Sum the Distance in Apache-Spark dataframes - scala

The Following code gives a dataframe having three values in each column as shown below.
import org.graphframes._
import org.apache.spark.sql.DataFrame
val v = sqlContext.createDataFrame(List(
("1", "Al"),
("2", "B"),
("3", "C"),
("4", "D"),
("5", "E")
)).toDF("id", "name")
val e = sqlContext.createDataFrame(List(
("1", "3", 5),
("1", "2", 8),
("2", "3", 6),
("2", "4", 7),
("2", "1", 8),
("3", "1", 5),
("3", "2", 6),
("4", "2", 7),
("4", "5", 8),
("5", "4", 8)
)).toDF("src", "dst", "property")
val g = GraphFrame(v, e)
val paths: DataFrame = g.bfs.fromExpr("id = '1'").toExpr("id = '5'").run()
paths.show()
val df=paths
df.select(df.columns.filter(_.startsWith("e")).map(df(_)) : _*).show
OutPut of Above Code is given below::
+-------+-------+-------+
| e0| e1| e2|
+-------+-------+-------+
|[1,2,8]|[2,4,7]|[4,5,8]|
+-------+-------+-------+
In the above output, we can see that each column has three values and they can be interpreted as follows.
e0 :
source 1, Destination 2 and distance 8
e1:
source 2, Destination 4 and distance 7
e2:
source 4, Destination 5 and distance 8
basically e0,e1, and e3 are the edges. I want to sum the third element of each column, i.e add the distance of each edge to get the total distance.
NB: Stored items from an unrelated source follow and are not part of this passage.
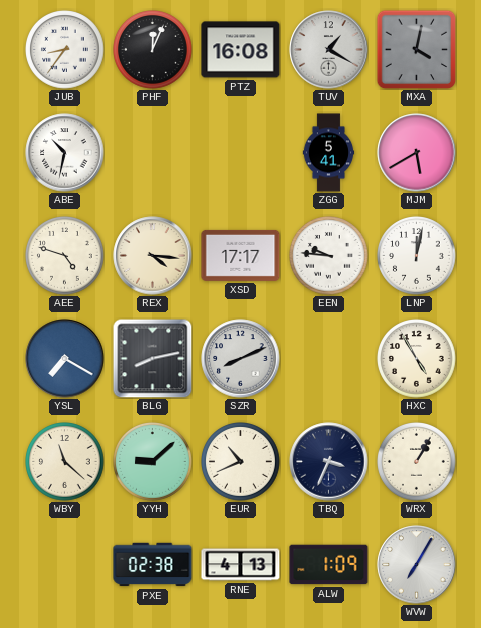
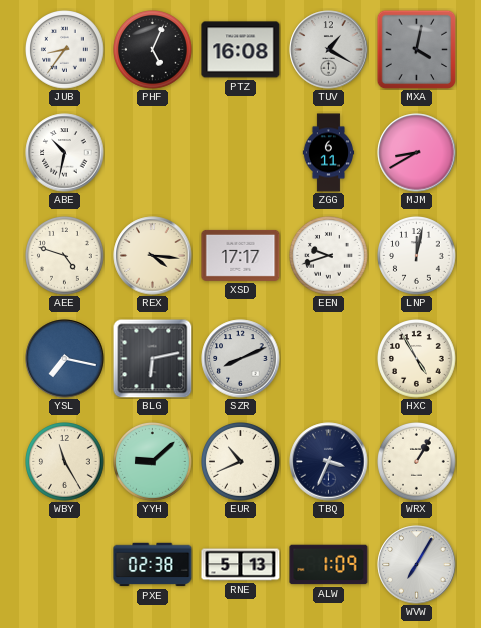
PHF: 12:04 -> 5:04
ZGG: 5:41 -> 6:11
MJM: 5:40 -> 8:40
EEN: 9:46 -> 9:42
YSL: 7:20 -> 7:17
BLG: 8:13 -> 6:13
WBY: 11:22 -> 11:25
RNE: 4:13 -> 5:13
How can I achieve this?

It can be done like this:
val total = df.columns.filter(_.startsWith("e"))
.map(c => col(s"$c.property")) // or col(c).getItem("property")
.reduce(_ + _)
df.withColumn("total", total)

I would make a collection of the columns to sum and then use a foldLeft on a UDF:
scala> val df = Seq((Array(1,2,8),Array(2,4,7),Array(4,5,8))).toDF("e0", "e1", "e2")
df: org.apache.spark.sql.DataFrame = [e0: array<int>, e1: array<int>, e2: array<int>]
scala> df.show
+---------+---------+---------+
| e0| e1| e2|
+---------+---------+---------+
|[1, 2, 8]|[2, 4, 7]|[4, 5, 8]|
+---------+---------+---------+
scala> val colsToSum = df.columns
colsToSum: Array[String] = Array(e0, e1, e2)
scala> val accLastUDF = udf((acc: Int, col: Seq[Int]) => acc + col.last)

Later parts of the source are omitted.